Além disso, a Venezuela é um país pequeno, embora tenha tido um papel decisivo no apoio a Cuba e aos países mais pobres da América Central. Agora, essa política está em xeque, se o preço do petróleo não subir.
Notas:
[1] Alberto Ken'ya Fujimori é engenheiro agrônomo e político nipo-peruano que ocupou a presidência do Peru durante dez anos. A Fujimori se credita ter logrado restaurar a estabilidade macroeconômica do Peru e restaurar a paz e seguridade interna depois do colapso do último governo. Durante os últimos meses do ano de 2000, Fujimori foi encurralado por uma serie de escândalos em seu governo. Durante esses fatos, saiu do Peru na qualidade de presidente para assistir à convenção da APEC, em Brunei, de onde depois viajou ao Japão, onde renunciou à presidência e pediu asilo político.
[2] Carlos Saúl Menem Akil foi presidente da Argentina durante dez anos. Foi muito criticado por um governo de corrupção, o seu perdão a ex-ditadores, o fracasso das suas políticas econômicas que levaram à taxa de desemprego de mais de 20% e uma das piores recessões que a Argentina já teve.
[3] Fernando Henrique Cardoso é sociólogo que foi presidente do Brasil por oito anos. Atualmente, é copresidente do Inter-American Dialogue. É membro dos Conselhos Consultivos do Institute for Advanced Study, da Universidade de Princeton, e da Fundação Rockefeller, em Nova Iorque.
[4] Celso Monteiro Furtado foi um importante economista brasileiro e um dos mais destacados intelectuais do país ao longo do século XX. Suas ideias sobre o desenvolvimento e o subdesenvolvimento divergiram das doutrinas econômicas dominantes em sua época e estimularam a adoção de políticas intervencionistas sobre o funcionamento da economia.
[5] A Frente Farabundo Martí de Libertação Nacional é um partido político socialista de El Salvador.

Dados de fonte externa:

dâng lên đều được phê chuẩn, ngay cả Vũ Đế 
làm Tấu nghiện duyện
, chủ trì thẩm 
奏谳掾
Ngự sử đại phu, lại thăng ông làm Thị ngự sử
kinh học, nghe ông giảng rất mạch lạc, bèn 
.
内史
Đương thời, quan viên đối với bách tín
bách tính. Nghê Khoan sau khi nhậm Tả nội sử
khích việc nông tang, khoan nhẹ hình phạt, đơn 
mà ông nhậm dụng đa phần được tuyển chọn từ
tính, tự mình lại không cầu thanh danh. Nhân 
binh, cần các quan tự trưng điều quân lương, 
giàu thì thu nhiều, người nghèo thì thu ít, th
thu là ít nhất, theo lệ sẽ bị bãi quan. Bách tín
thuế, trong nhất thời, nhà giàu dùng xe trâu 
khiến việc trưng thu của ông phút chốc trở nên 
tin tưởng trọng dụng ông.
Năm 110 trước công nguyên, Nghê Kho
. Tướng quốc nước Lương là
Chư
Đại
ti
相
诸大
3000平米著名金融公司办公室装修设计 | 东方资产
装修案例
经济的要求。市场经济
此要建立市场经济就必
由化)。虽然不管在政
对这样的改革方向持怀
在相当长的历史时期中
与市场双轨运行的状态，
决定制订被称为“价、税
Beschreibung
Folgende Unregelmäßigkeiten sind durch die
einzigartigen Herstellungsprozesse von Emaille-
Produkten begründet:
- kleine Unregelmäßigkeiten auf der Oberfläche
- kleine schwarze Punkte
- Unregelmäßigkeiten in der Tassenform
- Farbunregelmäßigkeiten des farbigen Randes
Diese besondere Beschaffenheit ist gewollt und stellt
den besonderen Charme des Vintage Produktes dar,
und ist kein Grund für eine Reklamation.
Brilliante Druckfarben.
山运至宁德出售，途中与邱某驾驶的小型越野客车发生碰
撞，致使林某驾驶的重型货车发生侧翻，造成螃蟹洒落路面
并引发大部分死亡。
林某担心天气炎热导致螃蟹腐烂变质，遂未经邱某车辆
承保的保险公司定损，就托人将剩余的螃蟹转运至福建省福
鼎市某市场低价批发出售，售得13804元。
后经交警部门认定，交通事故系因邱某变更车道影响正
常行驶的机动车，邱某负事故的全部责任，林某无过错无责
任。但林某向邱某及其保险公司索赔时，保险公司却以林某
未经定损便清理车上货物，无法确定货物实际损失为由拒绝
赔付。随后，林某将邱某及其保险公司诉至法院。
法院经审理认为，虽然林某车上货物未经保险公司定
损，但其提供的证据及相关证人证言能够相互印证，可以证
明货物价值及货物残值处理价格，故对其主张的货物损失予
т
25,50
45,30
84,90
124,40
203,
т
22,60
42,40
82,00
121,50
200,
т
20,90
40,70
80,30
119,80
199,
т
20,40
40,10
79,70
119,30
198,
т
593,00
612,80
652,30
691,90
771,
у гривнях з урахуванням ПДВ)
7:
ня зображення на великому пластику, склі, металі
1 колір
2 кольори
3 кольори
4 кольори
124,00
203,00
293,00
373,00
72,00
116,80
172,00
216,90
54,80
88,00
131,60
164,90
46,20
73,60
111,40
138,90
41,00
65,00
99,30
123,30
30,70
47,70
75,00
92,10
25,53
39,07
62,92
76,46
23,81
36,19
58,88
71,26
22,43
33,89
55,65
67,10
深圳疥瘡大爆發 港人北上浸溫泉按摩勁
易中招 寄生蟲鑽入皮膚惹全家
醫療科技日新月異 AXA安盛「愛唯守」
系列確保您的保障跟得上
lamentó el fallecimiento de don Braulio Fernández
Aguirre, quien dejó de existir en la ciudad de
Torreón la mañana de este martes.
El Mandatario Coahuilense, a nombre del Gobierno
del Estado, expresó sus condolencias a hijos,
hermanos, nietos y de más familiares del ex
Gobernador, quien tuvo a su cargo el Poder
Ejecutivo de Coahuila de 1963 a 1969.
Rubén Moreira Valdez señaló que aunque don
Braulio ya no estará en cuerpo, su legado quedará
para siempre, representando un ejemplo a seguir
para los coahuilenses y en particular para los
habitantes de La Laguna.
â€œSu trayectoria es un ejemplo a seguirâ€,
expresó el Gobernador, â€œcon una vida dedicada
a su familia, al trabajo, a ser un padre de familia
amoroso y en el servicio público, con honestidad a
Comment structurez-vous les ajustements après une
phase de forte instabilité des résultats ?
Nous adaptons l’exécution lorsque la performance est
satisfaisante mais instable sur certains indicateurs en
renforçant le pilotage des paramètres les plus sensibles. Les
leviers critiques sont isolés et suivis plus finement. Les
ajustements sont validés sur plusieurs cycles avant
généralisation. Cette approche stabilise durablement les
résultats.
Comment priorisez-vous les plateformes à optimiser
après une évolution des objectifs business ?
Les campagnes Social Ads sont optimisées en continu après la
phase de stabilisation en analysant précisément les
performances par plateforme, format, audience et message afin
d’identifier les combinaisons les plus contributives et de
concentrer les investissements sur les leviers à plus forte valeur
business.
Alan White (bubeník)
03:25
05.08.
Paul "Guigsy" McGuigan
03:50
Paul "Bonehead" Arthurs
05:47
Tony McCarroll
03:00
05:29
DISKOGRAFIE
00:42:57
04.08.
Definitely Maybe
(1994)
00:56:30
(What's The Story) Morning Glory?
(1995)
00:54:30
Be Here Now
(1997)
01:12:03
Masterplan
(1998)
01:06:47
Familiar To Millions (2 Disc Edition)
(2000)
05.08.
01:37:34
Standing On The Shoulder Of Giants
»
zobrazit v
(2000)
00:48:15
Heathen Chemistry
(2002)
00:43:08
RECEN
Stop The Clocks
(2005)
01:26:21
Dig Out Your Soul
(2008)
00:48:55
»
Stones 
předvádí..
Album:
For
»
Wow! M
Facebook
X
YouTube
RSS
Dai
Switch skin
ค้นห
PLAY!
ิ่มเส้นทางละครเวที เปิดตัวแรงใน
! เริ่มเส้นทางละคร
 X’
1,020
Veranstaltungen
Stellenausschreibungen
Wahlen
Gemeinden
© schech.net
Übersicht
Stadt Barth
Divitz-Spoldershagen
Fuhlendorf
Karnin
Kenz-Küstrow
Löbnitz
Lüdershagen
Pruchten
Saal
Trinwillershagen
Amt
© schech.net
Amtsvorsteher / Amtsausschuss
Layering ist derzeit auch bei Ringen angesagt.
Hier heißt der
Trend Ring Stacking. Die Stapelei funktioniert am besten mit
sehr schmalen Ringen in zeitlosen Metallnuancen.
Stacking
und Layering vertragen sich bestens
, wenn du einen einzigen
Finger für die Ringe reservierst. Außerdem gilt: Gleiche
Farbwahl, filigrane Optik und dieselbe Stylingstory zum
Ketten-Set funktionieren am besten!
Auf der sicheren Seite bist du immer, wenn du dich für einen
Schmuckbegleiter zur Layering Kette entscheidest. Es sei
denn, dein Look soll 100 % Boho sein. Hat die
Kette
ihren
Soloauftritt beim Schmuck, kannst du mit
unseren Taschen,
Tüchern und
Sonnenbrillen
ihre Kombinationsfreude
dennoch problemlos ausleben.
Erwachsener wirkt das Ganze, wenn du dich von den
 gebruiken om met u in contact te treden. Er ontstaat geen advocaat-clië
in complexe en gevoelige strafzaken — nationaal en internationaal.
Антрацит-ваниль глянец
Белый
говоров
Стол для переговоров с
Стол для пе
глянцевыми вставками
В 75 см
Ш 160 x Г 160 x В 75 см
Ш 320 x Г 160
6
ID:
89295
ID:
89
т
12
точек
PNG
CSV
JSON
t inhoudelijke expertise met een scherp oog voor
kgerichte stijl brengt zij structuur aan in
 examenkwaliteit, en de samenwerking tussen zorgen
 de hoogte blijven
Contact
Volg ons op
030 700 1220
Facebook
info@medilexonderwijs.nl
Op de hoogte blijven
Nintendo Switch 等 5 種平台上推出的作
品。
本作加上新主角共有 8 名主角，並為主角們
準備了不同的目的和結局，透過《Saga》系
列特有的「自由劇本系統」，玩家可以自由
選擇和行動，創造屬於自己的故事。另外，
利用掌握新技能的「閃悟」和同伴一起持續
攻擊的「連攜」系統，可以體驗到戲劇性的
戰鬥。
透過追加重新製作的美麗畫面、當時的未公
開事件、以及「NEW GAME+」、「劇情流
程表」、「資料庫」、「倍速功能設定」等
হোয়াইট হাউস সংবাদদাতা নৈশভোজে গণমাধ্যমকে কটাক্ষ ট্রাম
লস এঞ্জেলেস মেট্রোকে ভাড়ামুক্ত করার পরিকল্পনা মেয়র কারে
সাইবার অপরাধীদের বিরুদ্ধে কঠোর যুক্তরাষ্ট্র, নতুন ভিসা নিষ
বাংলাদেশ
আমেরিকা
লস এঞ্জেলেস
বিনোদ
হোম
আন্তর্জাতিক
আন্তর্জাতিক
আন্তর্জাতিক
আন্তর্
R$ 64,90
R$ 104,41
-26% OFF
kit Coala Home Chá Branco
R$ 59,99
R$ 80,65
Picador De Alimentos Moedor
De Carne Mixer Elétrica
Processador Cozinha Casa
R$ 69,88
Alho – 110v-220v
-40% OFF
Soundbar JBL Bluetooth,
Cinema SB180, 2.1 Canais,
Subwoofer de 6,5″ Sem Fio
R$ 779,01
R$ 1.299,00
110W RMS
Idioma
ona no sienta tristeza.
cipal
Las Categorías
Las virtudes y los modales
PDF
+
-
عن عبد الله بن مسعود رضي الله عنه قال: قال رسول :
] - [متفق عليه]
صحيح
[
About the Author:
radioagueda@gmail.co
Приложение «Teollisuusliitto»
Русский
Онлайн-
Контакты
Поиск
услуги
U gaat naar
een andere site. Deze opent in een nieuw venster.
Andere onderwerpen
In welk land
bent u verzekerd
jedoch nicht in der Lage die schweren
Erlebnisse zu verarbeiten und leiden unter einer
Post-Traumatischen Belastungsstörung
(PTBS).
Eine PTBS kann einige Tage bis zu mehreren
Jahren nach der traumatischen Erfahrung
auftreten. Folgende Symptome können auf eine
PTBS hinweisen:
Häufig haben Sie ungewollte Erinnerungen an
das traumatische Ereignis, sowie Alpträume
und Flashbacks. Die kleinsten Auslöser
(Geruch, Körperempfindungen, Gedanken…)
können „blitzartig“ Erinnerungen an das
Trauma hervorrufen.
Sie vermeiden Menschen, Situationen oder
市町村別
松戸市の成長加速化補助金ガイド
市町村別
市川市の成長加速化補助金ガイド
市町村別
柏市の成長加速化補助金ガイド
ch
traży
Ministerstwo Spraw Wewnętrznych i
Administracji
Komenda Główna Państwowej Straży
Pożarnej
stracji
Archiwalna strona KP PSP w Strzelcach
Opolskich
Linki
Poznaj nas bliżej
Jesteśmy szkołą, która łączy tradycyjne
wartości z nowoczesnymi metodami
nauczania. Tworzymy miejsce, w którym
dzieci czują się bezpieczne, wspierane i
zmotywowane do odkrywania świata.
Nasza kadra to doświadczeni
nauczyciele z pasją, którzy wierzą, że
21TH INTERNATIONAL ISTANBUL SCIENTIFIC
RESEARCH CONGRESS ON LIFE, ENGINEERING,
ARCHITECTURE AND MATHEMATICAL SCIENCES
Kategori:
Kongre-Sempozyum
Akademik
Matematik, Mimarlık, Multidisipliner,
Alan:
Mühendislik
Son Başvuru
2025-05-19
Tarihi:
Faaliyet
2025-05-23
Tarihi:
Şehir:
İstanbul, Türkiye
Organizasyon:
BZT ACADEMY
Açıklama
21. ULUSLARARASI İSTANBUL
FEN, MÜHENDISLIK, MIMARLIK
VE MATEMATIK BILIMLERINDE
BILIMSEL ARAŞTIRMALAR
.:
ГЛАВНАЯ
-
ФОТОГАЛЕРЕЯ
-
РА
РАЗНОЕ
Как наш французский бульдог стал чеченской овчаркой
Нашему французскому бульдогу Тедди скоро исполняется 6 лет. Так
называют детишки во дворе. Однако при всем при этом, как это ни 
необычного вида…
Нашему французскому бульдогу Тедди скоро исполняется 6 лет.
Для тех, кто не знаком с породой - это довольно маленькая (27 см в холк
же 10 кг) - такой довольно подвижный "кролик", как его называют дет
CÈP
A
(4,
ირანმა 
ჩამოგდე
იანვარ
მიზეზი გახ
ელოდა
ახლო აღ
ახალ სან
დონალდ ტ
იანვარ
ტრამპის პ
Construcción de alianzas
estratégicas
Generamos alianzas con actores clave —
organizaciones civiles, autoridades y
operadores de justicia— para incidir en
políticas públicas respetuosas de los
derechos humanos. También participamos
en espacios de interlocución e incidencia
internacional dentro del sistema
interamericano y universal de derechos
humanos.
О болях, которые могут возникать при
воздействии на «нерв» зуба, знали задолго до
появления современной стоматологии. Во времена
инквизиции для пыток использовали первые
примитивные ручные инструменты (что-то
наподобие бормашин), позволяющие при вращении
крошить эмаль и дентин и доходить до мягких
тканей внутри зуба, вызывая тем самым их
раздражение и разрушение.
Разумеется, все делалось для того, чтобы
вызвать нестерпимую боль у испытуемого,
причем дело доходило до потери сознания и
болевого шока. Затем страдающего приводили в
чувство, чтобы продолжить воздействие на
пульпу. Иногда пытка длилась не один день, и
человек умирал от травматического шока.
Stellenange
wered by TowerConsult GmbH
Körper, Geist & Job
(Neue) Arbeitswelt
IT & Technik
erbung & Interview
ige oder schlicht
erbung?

Foi fundada como um grupo guerrilheiro em 1980 a partir da fusão das outras cinco organizações políticas. Em março de 1980, o assassinato do arcebispo de San Salvador, Oscar Romero, defensor dos Direitos Humanos, marca o começo da guerra civil no país. No mesmo ano, em dezembro, o cristão-democrata, José Napoleón Duarte, membro da junta civil-militar que havia tomado o poder em 1979, através de um golpe de estado, assume o poder, tornando-se presidente. As ações da guerrilha, capitaneadas pelo partido, desestruturaram vários serviços do país, como transporte, energia e comunicações, fazendo com que o mesmo termine a década de 1980 dominando ¼ do território salvadorenho. Em novembro de 1989, a FMLN chegou a dominar partes de San Salvador, mas falhou na tentativa de derrubar o governo central. Em abril de
1991, as negociações com o governo para a assinatura de um acordo de paz foram retomadas. Em março de 2009, a FMLN conseguiu eleger Mauricio Funes presidente no primeiro turno com 51,32% dos votos.